### [WHAT THE TASK ASKS]
Exactly reproduce the lines from the line containing "です。この金額で安全・安心が買えるのなら、安い買い物でし" to the end of the data below, inclusive, and nothing else.

[Start of section]

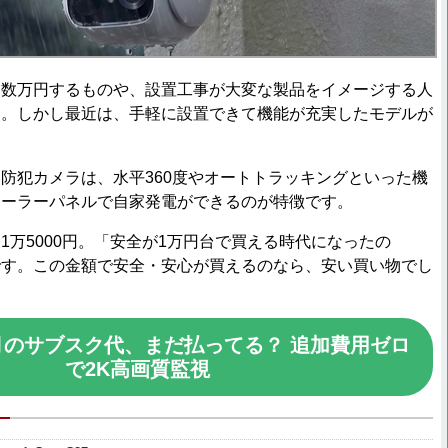
数万円するものや、設置工事が大変な製品をイメージする人
ん。しかし最近は、手軽に設置できて機能が充実したモデルが
犯カメラは、水平360度やオートトラッキングといった機
ソーラーパネルで自家発電ができるのが特徴です。
万5000円。「安全が1万円台で買える時代になったの
です。この金額で安全・安心が買えるのなら、安い買い物でし
月のサブスク代、まだ払ってる？ 追加費用ゼロ
で2K高画質監視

[End of section]

### [SOLUTION]
です。この金額で安全・安心が買えるのなら、安い買い物でし
月のサブスク代、まだ払ってる？ 追加費用ゼロ
で2K高画質監視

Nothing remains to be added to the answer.